▶ EXERCISE: In the entries below, begin at the line that has "Tapanudos de Casquete", stop after the line that has "Kutić za roditelje", and output those lines exactly with no pictures.

Stored data entries:
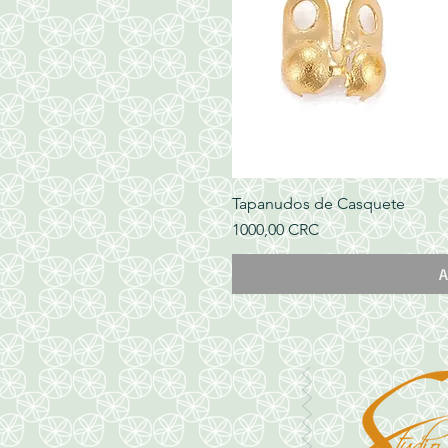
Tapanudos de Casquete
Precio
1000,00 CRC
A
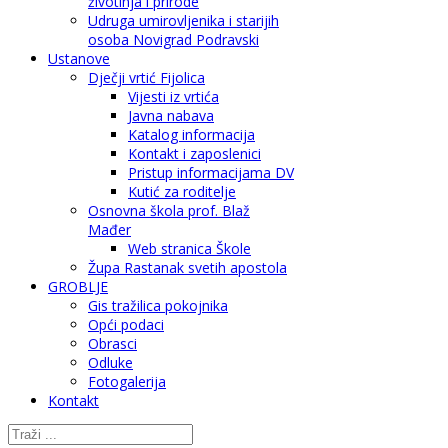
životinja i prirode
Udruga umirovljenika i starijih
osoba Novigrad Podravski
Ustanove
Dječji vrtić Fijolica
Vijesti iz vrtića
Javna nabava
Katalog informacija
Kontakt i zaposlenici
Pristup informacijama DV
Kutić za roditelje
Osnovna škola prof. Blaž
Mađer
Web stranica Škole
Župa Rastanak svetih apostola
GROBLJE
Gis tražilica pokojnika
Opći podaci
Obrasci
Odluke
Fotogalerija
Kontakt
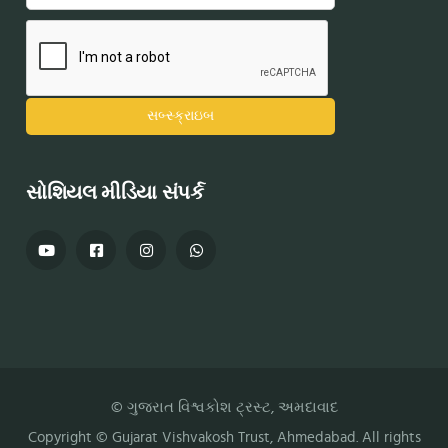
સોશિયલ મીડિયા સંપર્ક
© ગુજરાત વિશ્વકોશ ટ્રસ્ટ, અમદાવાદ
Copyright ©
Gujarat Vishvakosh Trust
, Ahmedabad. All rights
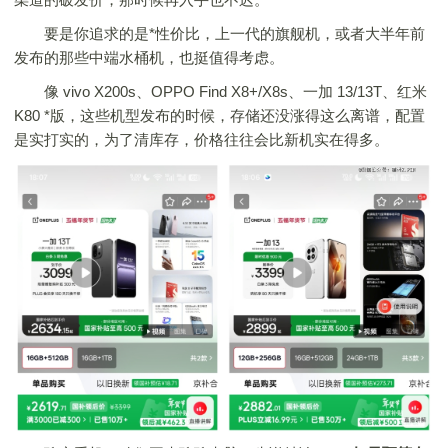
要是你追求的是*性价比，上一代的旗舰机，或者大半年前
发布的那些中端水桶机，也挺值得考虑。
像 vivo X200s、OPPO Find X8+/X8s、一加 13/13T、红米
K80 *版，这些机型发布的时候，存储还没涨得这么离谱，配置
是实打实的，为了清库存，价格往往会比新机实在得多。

==

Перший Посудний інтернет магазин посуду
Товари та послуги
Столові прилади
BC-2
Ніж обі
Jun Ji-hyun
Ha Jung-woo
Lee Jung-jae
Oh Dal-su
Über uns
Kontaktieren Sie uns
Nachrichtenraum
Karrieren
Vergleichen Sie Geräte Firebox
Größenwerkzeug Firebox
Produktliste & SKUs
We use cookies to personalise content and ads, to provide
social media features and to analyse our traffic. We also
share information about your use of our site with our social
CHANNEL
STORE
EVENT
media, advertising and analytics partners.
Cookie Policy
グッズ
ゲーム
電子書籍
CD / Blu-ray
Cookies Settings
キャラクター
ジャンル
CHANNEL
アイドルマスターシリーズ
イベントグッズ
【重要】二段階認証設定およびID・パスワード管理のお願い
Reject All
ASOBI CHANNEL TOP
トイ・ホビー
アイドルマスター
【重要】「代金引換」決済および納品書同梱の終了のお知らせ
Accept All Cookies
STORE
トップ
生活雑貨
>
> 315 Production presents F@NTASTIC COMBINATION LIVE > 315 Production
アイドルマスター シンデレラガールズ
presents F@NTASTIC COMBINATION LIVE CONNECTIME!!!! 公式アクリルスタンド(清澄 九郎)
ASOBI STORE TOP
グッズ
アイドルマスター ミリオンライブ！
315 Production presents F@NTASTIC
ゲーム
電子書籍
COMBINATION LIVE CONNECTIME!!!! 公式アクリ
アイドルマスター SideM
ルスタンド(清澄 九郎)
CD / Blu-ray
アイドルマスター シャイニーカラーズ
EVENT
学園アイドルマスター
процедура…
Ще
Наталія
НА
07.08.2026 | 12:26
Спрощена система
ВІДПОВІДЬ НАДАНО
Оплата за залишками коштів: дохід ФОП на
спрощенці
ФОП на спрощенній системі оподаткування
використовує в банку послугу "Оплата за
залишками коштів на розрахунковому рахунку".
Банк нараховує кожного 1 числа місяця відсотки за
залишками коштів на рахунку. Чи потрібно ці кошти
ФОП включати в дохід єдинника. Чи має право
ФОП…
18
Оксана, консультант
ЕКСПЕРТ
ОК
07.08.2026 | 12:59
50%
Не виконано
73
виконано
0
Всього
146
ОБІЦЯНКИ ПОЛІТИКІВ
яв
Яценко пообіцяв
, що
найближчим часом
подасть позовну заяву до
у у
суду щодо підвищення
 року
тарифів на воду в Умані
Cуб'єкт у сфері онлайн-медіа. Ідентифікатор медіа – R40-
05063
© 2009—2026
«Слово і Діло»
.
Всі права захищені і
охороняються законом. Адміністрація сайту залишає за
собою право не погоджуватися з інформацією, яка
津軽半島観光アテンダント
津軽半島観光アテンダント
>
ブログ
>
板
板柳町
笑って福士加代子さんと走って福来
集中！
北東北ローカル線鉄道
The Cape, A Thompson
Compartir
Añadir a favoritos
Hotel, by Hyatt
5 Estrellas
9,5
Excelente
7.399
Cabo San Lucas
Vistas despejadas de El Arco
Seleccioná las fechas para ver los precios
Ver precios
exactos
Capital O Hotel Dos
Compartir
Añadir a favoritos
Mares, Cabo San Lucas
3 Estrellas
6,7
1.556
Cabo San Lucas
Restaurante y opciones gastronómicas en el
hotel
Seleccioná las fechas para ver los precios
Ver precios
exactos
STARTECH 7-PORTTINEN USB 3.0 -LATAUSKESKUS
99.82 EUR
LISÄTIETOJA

* * *

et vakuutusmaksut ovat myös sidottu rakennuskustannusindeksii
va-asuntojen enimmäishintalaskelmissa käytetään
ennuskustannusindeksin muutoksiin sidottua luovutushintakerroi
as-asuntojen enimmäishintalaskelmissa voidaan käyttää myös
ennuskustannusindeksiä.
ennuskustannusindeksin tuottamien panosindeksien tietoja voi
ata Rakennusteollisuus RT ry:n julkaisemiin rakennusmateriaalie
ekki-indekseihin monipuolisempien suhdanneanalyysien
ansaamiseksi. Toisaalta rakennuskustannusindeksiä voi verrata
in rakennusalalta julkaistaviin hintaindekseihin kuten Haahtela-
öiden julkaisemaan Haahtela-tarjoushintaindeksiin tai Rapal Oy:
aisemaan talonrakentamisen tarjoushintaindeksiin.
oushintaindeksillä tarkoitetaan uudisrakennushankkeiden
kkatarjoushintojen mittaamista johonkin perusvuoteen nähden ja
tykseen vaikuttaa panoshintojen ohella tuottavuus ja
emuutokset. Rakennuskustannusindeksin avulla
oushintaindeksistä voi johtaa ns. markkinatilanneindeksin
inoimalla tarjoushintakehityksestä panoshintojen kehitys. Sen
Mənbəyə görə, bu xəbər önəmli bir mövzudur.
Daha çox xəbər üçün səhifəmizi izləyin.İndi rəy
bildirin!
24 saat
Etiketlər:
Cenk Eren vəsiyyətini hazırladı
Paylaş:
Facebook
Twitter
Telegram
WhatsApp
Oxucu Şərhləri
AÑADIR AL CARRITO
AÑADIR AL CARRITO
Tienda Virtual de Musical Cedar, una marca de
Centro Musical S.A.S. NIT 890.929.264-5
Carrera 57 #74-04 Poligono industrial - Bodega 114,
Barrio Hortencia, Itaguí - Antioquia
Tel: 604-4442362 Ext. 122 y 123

▶ ANSWER TO THE PROBLEM:
Tapanudos de Casquete
Precio
1000,00 CRC
A
životinja i prirode
Udruga umirovljenika i starijih
osoba Novigrad Podravski
Ustanove
Dječji vrtić Fijolica
Vijesti iz vrtića
Javna nabava
Katalog informacija
Kontakt i zaposlenici
Pristup informacijama DV
Kutić za roditelje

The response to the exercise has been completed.